Note: You can create evaluation datasets to assess performance on targeted use cases. Refer to the Datasets section above for instructions.
Click Run Eval to queue the process, or Cancel to discard.
Interpreting Results and Improving Your Agent
Once an evaluation completes, use the dashboard to drive iterative improvement:
Identify Low Average Scores
Sort by Average Score ascending to immediately find underperforming agent versions.
Debug Failures and Errors
Filter by Error to locate hard crashes such as context window overflow or rate-limiting issues.
Optimize Prompts and Hyperparameters
When a low score appears, adjust your agent's system prompt or temperature settings, run a new Eval, and compare the two runs side-by-side on your dashboard to verify improvement.
Frequently Asked Questions(FAQs)
What is the purpose of Evals?
Evals automate the testing and benchmarking of AI agents using datasets and scoring metrics, giving you an objective, reproducible measure of agent quality over time.
What is a Dataset?
A Dataset is a curated collection of test cases — inputs and expected outputs — used to stress-test your AI agent. Standardized datasets let you track how prompt, tool, or model changes affect real-world accuracy and reliability.
What is a Test Case?
A Test Case defines a specific scenario, input, and evaluation criteria to assess an agent's response.
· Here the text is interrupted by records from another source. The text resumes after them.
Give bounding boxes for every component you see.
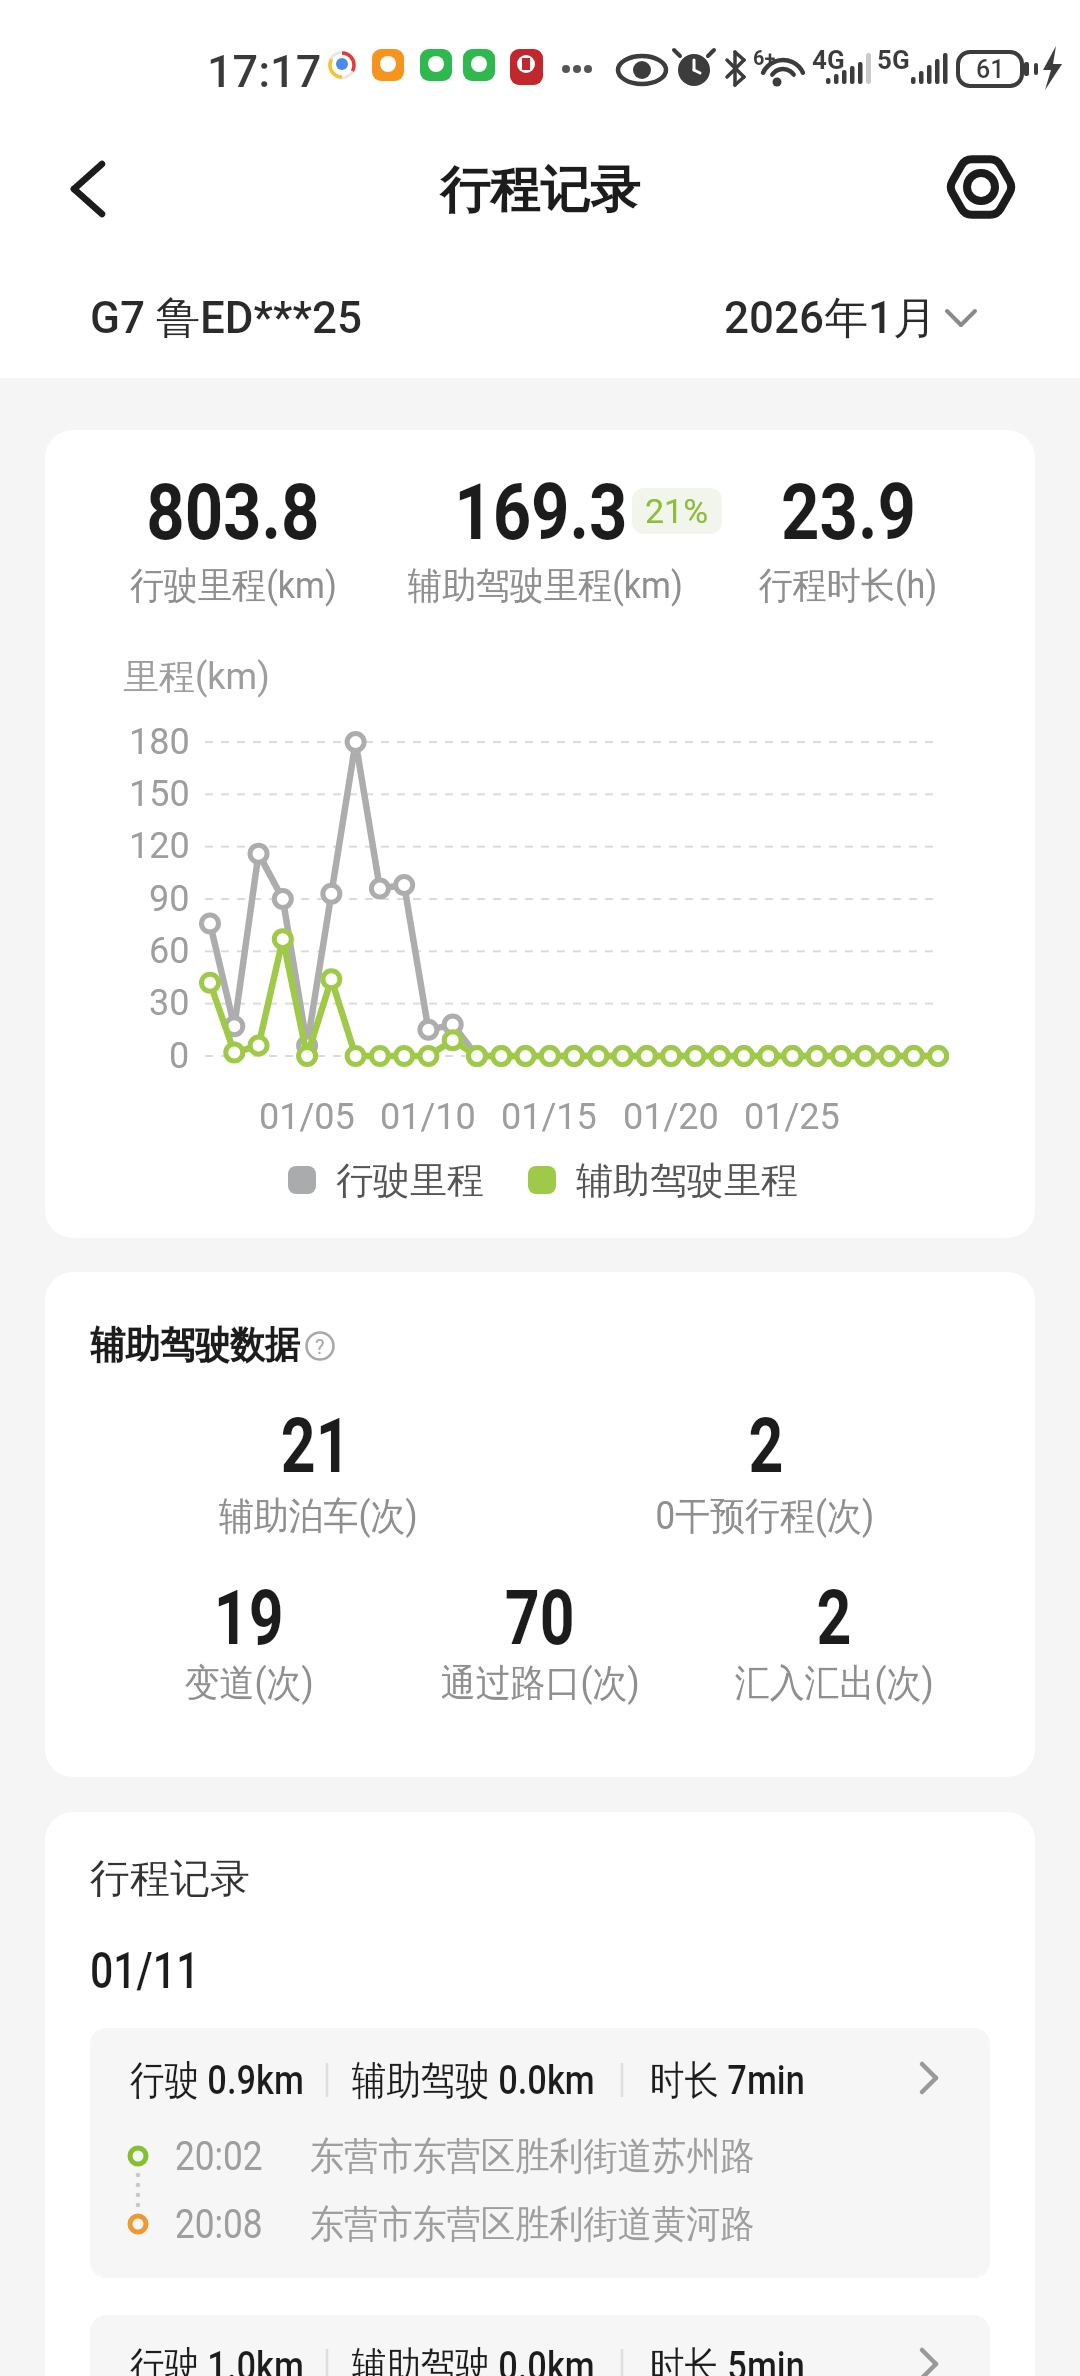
- staticText: 里程(km): [123, 654, 270, 699]
- button[interactable]: [40, 140, 140, 240]
- staticText: 行程记录: [440, 159, 640, 222]
- staticText: 行程时长(h): [759, 562, 937, 609]
- staticText: 01/15: [501, 1096, 597, 1138]
- staticText: 辅助泊车(次): [219, 1492, 418, 1540]
- staticText: 东营市东营区胜利街道黄河路: [310, 2200, 755, 2248]
- staticText: 行驶里程: [336, 1157, 484, 1204]
- staticText: 120: [129, 825, 190, 867]
- staticText: 行驶 1.0km: [130, 2341, 305, 2376]
- staticText: 时长 5min: [650, 2341, 805, 2376]
- staticText: 2026年1月: [724, 291, 938, 346]
- staticText: 通过路口(次): [441, 1659, 640, 1707]
- staticText: 01/10: [380, 1096, 476, 1138]
- button[interactable]: [700, 270, 1000, 366]
- staticText: 01/25: [744, 1096, 840, 1138]
- staticText: 21: [281, 1401, 351, 1490]
- staticText: 17:17: [207, 45, 322, 98]
- staticText: 01/20: [623, 1096, 719, 1138]
- staticText: 21%: [645, 491, 709, 531]
- staticText: 4G: [812, 45, 845, 75]
- staticText: 辅助驾驶里程(km): [408, 562, 683, 609]
- staticText: 时长 7min: [650, 2055, 805, 2105]
- staticText: 150: [129, 773, 190, 815]
- staticText: 行驶 0.9km: [130, 2055, 305, 2105]
- staticText: 辅助驾驶数据: [90, 1321, 300, 1369]
- staticText: 辅助驾驶 0.0km: [352, 2341, 595, 2376]
- staticText: 行驶里程(km): [130, 562, 337, 609]
- staticText: 0干预行程(次): [656, 1492, 874, 1540]
- staticText: 19: [214, 1573, 284, 1662]
- staticText: 30: [149, 982, 190, 1024]
- staticText: 20:02: [175, 2133, 263, 2180]
- staticText: 23.9: [781, 467, 916, 558]
- staticText: 辅助驾驶 0.0km: [352, 2055, 595, 2105]
- staticText: 20:08: [175, 2201, 263, 2248]
- button[interactable]: [90, 2315, 990, 2376]
- staticText: 70: [505, 1573, 575, 1662]
- staticText: 变道(次): [185, 1659, 314, 1707]
- staticText: 180: [129, 721, 190, 763]
- staticText: 2: [748, 1401, 784, 1490]
- staticText: 汇入汇出(次): [735, 1659, 934, 1707]
- staticText: 803.8: [146, 467, 320, 558]
- staticText: 169.3: [454, 467, 628, 558]
- staticText: ?: [315, 1335, 325, 1358]
- button[interactable]: [90, 2028, 990, 2278]
- staticText: 辅助驾驶里程: [576, 1157, 798, 1204]
- staticText: 2: [816, 1573, 852, 1662]
- staticText: 行程记录: [90, 1853, 250, 1903]
- staticText: 90: [149, 878, 190, 920]
- staticText: 01/05: [259, 1096, 355, 1138]
- staticText: 0: [169, 1035, 190, 1077]
- staticText: 东营市东营区胜利街道苏州路: [310, 2132, 755, 2180]
- button[interactable]: [935, 143, 1027, 233]
- staticText: 60: [149, 930, 190, 972]
- staticText: G7 鲁ED***25: [90, 291, 362, 346]
- staticText: 01/11: [90, 1942, 200, 2001]
- staticText: 61: [976, 55, 1005, 84]
- staticText: 6+: [753, 46, 776, 69]
- staticText: 5G: [877, 45, 910, 75]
It includes context, tool invocation requirements, and the criteria (via a Reviewer) used to score the final answer.
What does the Average Score represent?
It shows the aggregated performance score across all test cases in an evaluation run, expressed as a percentage or absolute value.
What statuses can an evaluation have?
An evaluation can be Running, Completed, Failed, or Error.
What is the role of a Reviewer?
A Reviewer automatically scores the agent's output against predefined validation criteria. Reviewers can be deterministic (e.g., exact match, regex), format-based (e.g., valid JSON), heuristic (e.g., Levenshtein distance), or AI-driven (e.g., factuality, custom LLM judge).
What types of Reviewers are available?
Twelve reviewer types are available across four categories: Deterministic, Format Validation, Heuristic, and AI-Driven. See the Reviewer Types section for the full breakdown.
How do I run a new evaluation?
Select one or more datasets, provide a name for the eval run, and click Run Eval.
How can Evals help improve my AI agent?
Evals identify low-performing areas, surface hard failures and errors, and let you compare evaluation runs side-by-side after making prompt or configuration changes — creating a tight, data-driven improvement loop.